Francisco Falcão – Vamos aguardar o que o Congresso vai decidir. Já temos muito trabalho. Aliás, já orientei que vamos cuidar do essencial, não vamos ficar na perfumaria. É por isso que eu digo que vou delegar um pouco aos corregedores estaduais. São 16 mil juízes e, se eu trouxer tudo para a corregedoria nacional, não vou fazer nada. Por exemplo, teve o caso aqui de Goiás, o de um juiz que foi apanhado vendendo uma sentença. É a primeira maçã podre. Já estou assinando o despacho. Parece que cobrou R$ 96 mil para dar uma sentença. Já estou mandando para a corregedora do Tribunal de Justiça de Goiás instaurar um procedimento. Vou dar um prazo de 60 dias para ela se pronunciar. Se o Tribunal não se pronunciar nesses 60 dias, aí eu vou em cima da corregedora. Quando for um caso de repercussão nacional, importante, de maior gravidade, aí eu trago para o CNJ.
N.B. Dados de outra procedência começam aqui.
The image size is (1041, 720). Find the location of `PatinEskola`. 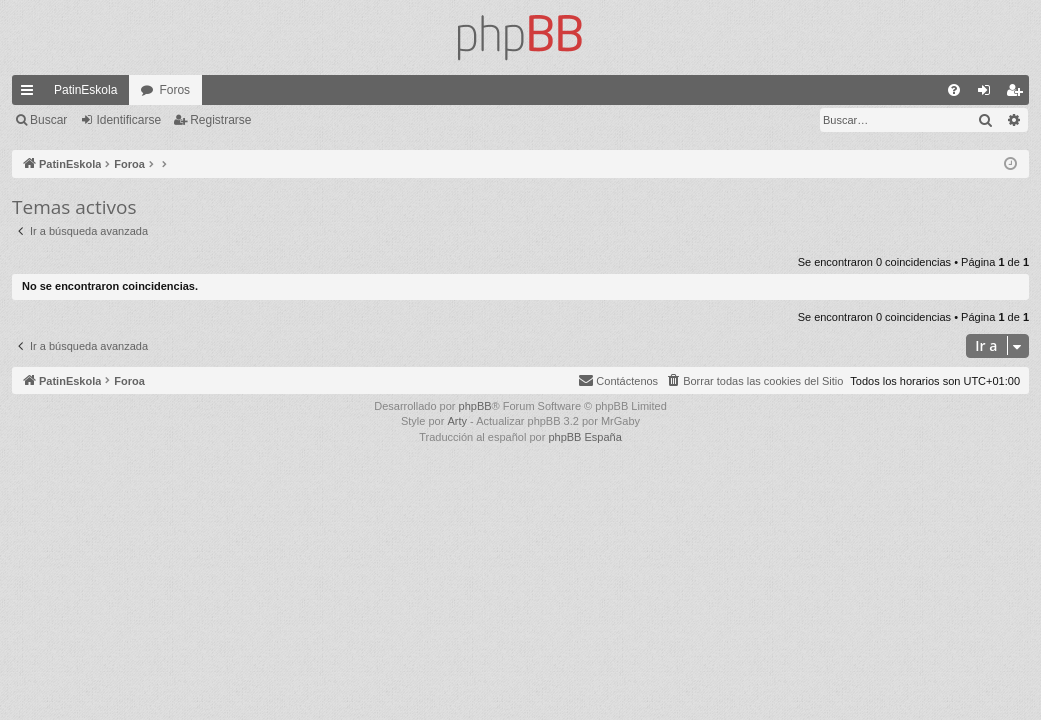

PatinEskola is located at coordinates (85, 90).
Istoé – Quais as suas prioridades?
Francisco Falcão – Olhe, existe uma cidade vizinha ao Recife, chama-se Jaboatão dos Guararapes. Lá, existem mais de dois mil júris para serem realizados. O que significa isso? Mais de duas mil pessoas perderam a vida, os bandidos estão soltos e não ocorre o julgamento. Então vamos fazer um mutirão lá em Jaboatão para em pouco tempo zerar isso daí. Depois, vamos fazer em São Paulo.
Istoé – Por que Jaboatão?
Francisco Falcão – É uma cidade pequena do interior com dois mil júris. Vamos dizer que São Paulo tenha 20 mil, mas São Paulo é um país. Outra prioridade é o que chamamos de Justiça Plena. A questão é dar celeridade a processos de grande relevância, de grande interesse nacional, tipo usina de Belo Monte. O juiz vai lá, dá uma liminar, segura o processo e o país fica parado na mão de um juiz. E o que nós vamos fazer? Não vamos pedir ao juiz que vote contra nem a favor. Mas, sim, que dê celeridade. Outra prioridade é a questão dos vencimentos.
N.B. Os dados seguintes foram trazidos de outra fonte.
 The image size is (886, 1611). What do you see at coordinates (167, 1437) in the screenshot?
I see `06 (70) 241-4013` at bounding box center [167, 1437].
Istoé – Reajuste salarial?
Francisco Falcão – Não, o cumprimento do teto salarial. Estamos apenas esperando que o Supremo decida. Na hora em que o Supremo decidir, e acredito que o Supremo vai dizer que o que vale é o teto, ninguém poderá ganhar mais do que ministro do STF. Hoje, há desembargadores que ganham o dobro de um ministro do STF. É um absurdo. A corregedoria vai atuar. E vamos cortar na hora.
Istoé – Qual o principal desafio no mandato de dois anos?
Francisco Falcão – Tenho uma responsabilidade muito grande. Além de defender meu próprio nome, tenho de defender uma biografia, o nome do meu pai. O desafio é prestigiar o Poder Judiciário, porque as instituições ficam e a gente passa.